→ **Data for review**
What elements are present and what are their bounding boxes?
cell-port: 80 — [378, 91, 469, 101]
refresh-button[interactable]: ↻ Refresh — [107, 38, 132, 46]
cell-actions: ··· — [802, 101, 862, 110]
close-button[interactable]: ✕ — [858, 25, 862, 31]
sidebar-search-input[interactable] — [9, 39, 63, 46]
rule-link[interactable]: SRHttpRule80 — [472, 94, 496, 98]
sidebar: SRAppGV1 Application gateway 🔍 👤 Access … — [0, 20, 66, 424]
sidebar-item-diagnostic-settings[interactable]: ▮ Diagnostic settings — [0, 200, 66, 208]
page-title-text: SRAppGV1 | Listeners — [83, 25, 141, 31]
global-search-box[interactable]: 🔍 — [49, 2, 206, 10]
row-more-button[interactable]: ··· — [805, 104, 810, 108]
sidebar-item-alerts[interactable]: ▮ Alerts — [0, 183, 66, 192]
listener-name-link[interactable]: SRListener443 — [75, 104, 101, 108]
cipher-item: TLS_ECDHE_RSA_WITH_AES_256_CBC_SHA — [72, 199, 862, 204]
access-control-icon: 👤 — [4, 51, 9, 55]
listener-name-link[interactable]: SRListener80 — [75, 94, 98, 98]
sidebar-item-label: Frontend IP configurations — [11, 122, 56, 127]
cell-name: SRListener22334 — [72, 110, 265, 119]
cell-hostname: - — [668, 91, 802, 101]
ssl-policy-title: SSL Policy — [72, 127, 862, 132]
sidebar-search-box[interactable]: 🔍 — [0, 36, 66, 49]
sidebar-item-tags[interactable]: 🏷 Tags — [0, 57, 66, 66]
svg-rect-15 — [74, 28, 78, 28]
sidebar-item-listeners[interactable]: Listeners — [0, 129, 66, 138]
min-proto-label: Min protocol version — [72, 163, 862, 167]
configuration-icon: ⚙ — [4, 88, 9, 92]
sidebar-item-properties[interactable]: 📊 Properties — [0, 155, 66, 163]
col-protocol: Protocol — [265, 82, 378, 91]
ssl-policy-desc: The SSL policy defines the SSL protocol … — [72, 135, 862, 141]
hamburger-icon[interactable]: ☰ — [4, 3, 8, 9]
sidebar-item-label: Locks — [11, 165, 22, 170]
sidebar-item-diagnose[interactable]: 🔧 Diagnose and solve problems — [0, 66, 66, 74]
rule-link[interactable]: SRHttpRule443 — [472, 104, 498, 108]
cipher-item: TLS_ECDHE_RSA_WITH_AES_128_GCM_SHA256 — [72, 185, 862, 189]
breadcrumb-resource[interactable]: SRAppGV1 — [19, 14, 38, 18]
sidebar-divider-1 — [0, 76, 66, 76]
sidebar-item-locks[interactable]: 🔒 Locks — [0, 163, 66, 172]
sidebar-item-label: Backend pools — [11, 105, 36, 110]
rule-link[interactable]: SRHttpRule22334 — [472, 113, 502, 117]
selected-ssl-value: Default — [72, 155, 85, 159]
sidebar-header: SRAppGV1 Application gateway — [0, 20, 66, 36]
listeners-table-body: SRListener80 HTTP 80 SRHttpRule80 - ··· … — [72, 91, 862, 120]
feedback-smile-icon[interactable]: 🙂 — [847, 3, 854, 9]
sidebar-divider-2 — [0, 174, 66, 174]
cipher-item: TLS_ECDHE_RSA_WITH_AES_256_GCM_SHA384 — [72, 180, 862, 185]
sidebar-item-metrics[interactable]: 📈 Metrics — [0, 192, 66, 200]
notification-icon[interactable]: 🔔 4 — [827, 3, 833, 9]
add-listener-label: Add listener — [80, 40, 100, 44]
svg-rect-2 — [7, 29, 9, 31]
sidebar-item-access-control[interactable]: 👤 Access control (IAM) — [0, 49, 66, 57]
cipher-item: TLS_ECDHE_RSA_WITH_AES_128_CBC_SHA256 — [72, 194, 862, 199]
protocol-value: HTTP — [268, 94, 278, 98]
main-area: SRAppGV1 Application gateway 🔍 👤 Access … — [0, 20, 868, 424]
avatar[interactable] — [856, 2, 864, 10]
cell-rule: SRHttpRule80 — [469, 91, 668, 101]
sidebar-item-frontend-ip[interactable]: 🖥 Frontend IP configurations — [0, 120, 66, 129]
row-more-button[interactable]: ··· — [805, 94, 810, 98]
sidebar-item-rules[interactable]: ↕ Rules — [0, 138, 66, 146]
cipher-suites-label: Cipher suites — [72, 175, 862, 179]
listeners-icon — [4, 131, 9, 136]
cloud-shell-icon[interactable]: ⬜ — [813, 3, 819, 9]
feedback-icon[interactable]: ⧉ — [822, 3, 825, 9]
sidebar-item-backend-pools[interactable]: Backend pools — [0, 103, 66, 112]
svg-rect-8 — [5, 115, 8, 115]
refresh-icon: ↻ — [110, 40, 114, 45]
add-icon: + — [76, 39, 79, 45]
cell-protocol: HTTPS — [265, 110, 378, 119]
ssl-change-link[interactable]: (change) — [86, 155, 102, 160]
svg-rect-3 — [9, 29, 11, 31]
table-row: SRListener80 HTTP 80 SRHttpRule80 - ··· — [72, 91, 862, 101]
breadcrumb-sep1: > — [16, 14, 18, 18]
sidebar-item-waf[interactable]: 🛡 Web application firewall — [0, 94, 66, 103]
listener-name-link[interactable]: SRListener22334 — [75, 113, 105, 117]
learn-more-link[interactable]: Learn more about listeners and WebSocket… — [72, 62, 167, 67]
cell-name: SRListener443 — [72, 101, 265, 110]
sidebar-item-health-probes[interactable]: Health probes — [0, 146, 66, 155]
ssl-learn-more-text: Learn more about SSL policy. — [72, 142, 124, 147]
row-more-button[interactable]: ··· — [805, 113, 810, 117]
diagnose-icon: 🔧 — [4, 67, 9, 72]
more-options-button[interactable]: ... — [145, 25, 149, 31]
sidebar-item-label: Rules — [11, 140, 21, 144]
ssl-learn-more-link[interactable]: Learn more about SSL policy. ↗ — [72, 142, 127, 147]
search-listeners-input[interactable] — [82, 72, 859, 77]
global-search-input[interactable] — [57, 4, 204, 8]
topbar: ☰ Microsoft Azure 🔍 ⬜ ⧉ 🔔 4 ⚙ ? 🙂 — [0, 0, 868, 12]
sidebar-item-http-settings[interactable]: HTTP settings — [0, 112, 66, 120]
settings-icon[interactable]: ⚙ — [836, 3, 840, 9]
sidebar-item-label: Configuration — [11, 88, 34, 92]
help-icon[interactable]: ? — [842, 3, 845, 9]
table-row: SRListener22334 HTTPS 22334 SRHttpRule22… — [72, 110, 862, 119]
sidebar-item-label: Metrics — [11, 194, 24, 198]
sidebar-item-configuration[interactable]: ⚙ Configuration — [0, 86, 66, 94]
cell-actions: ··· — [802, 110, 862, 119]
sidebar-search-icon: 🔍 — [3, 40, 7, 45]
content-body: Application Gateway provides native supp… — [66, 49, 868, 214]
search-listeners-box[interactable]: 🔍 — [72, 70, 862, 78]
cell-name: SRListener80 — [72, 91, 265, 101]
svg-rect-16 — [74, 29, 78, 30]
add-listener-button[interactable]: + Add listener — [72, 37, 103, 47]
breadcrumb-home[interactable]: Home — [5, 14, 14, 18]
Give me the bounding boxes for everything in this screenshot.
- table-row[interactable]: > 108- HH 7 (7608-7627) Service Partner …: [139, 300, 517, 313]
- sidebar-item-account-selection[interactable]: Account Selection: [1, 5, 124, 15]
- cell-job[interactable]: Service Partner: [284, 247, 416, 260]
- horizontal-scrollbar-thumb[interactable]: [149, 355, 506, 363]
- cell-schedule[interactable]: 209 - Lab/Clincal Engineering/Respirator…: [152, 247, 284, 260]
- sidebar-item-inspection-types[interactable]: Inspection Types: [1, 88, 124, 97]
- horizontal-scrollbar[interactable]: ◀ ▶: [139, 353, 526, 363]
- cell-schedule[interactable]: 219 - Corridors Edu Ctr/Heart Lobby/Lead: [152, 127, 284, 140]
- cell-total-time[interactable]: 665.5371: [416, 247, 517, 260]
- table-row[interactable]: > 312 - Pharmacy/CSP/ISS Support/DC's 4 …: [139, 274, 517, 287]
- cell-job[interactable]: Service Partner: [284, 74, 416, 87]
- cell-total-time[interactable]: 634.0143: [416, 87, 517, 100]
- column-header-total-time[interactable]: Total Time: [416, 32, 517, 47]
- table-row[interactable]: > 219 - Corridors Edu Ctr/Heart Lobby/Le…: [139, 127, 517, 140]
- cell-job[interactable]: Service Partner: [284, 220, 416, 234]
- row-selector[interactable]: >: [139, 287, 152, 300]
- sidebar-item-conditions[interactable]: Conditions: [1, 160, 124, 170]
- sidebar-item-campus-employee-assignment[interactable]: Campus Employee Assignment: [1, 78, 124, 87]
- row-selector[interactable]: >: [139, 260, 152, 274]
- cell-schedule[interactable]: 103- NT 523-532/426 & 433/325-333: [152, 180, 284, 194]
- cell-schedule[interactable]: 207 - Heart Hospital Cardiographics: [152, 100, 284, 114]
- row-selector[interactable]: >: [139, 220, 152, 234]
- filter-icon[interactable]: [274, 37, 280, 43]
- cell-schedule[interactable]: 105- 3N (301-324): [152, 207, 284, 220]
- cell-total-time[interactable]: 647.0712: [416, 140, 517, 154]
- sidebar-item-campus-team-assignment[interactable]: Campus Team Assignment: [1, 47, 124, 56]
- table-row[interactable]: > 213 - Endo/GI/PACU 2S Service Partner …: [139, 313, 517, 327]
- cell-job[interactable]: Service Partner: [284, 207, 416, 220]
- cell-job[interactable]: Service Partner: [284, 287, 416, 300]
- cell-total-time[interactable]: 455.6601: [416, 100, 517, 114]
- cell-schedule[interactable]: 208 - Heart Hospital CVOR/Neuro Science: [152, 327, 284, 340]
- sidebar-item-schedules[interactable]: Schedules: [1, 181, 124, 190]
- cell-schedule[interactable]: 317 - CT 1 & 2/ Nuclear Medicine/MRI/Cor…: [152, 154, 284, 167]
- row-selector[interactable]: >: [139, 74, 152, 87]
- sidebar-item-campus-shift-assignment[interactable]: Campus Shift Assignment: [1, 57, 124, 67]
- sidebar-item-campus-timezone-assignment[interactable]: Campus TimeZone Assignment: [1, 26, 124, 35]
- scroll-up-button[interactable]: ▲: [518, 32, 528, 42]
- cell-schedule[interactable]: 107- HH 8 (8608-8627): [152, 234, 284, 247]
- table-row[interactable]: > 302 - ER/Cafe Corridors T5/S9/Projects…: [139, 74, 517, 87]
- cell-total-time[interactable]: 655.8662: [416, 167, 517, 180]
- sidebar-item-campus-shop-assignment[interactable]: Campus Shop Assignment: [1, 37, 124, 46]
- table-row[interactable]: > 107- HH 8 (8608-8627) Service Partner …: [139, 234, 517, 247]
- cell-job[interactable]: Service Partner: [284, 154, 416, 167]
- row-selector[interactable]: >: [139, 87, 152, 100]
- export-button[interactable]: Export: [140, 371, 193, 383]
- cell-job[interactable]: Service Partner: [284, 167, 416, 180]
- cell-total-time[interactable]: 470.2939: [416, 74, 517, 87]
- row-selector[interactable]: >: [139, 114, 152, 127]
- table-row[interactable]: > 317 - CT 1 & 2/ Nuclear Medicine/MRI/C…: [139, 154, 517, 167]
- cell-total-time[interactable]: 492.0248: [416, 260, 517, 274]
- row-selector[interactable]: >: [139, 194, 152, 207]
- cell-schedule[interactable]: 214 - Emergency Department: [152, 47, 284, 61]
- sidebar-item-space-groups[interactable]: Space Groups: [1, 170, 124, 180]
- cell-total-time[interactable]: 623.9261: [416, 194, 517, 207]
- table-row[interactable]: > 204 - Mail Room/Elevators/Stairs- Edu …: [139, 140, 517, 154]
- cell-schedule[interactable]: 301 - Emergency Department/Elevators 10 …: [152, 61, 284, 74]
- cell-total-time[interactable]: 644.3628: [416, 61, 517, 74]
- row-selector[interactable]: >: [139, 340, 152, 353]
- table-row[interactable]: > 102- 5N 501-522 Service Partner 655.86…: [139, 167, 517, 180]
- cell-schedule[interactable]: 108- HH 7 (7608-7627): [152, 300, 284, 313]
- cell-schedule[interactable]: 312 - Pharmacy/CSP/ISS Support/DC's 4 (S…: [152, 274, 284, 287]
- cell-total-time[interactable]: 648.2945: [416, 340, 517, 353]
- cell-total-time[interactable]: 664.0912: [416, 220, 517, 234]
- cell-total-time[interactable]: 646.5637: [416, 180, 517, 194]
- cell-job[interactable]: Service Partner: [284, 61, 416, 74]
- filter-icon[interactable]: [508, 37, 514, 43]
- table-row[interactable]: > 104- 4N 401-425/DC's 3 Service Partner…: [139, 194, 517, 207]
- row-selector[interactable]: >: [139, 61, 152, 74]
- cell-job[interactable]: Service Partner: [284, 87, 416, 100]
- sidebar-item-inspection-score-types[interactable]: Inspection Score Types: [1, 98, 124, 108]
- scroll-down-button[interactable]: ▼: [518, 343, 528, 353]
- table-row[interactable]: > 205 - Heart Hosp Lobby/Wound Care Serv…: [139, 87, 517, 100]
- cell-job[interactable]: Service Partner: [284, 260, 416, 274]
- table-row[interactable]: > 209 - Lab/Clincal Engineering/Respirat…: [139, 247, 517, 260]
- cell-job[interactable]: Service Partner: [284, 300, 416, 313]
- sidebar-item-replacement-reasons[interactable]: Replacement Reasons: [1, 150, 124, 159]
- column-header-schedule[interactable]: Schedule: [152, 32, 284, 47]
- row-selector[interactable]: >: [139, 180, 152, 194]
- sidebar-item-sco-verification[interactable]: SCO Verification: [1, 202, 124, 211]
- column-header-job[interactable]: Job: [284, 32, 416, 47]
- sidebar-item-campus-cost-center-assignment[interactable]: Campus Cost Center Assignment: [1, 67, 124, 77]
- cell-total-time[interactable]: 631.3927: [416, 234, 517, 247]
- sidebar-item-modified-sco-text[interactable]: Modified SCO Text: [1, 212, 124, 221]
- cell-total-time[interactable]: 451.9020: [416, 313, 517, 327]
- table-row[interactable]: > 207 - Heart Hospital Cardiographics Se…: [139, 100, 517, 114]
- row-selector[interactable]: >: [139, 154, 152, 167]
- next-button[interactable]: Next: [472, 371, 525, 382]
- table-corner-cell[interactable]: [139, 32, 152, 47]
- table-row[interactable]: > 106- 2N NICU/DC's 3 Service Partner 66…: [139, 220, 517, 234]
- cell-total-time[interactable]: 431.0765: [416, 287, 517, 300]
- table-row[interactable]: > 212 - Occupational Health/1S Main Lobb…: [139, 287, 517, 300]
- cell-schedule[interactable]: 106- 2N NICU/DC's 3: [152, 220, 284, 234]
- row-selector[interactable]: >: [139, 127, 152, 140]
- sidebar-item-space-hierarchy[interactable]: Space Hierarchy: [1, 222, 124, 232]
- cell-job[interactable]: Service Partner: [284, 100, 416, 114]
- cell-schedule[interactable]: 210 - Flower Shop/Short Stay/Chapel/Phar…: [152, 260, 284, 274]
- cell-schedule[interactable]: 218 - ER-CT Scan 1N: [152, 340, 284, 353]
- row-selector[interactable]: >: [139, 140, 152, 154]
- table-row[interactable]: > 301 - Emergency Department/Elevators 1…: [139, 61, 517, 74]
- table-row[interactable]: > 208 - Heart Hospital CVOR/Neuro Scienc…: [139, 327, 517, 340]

→ **Goal of the exercise**
Each line in the entries above that includes the string "filter" should be extracted.

→ **Task solution**
- filter-icon[interactable]: [274, 37, 280, 43]
- filter-icon[interactable]: [508, 37, 514, 43]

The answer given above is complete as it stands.